Copyright © 2001 CPT
CHIAPAS, MEXICO - Eleven Christian Peacemaker Team delegation members from Canada and the United States performed street theater followed by a prayer of confession in the central plaza of San Cristobal, Chiapas on Friday, July 27. The street theater illustrated aspects of North American consumer and government involvement in the conflict in Chiapas. With the vigil, the three Canadians and eight Americans asked for forgiveness for the ways all North Americans contribute to the violence.The theater followed the path of money from consumers through corporations, governments, and the military. It illustrated the experience of a North American consumer and a Mayan coffee grower who is a victim of both economic and political violence. Buffeted both by low coffee prices paid by international corporations like Nestle and by paramilitary violence funded in part by military aid from the United States to the Mexican government, the coffee grower is displaced from her land. When the consumer becomes aware of the human costs not reflected in the purchasing price, she calls on her fellow North Americans to join her in a prayer of repentance.

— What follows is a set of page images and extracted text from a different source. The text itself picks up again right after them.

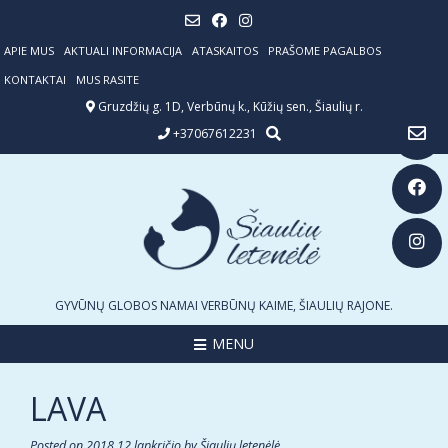
Skip
to
content
APIE MUS
AKTUALI INFORMACIJA
ATASKAITOS
PRAŠOME PAGALBOS
KONTAKTAI
MUS RASITE
Gruzdžių g. 1D, Verbūnų k., Kūžių sen., Šiaulių r.
+37067612231
GYVŪNŲ GLOBOS NAMAI VERBŪNŲ KAIME, ŠIAULIŲ RAJONE.
MENU
LAVA
Posted on
2018 12 lapkričio
by
Šiaulių letenėlė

A crowd of about 100 locals and tourists in the Plaza de la Paz witnessed the event. "Using theater connected with people in a new way," said delegation leader Paul Neufeld Weaver. Edgar Carreto, a local Mennonite volunteer living in a Mayan village commented, "It is important that the people here see that internationals know what is going on in Chiapas. Using theater like that also allows indigenous people who don't understand Spanish to understand what is going on."
Delegation member Scott Albrecht from Waterloo, Ontario observed, "As a Canadian it is easy to blame U.S foreign policy, but Canadian consumers are just as complicit."

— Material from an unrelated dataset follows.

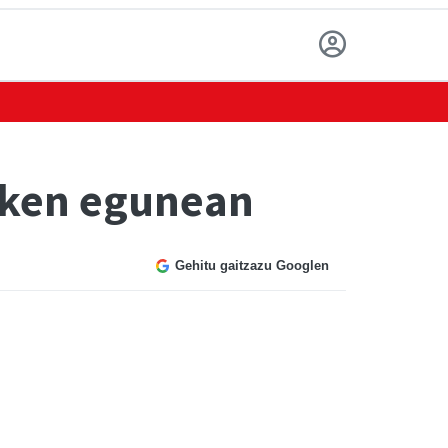
azken egunean
Gehitu gaitzazu Googlen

On Thursday in a less public action, the group visited the Majomut military base nestled in the mountains of Chenalho county. The base is surrounded by several communities of internal refugees, which the delegation had visited over the previous four days. After being denied a meeting with any officers at the base, the group held a vigil praying that both the displaced and the soldiers would soon return home.
Delegation members were Scott Albrecht (Waterloo, ON), Tricia Brown (Newberg, OR), Judy Nault (Victoria, BC), Bill Rose (Tampa, FL), Brett Shull (Oakland, CA), Carol Spring (Palo Alto, CA), Charles Spring (Palo Alto, CA), Stewart Vriesinga (Clinton, ON), Ben Weller (N. Manchester, IN), Paul Neufeld Weaver (Worthington, MN), and Barbara Williamson (Evanston, IL).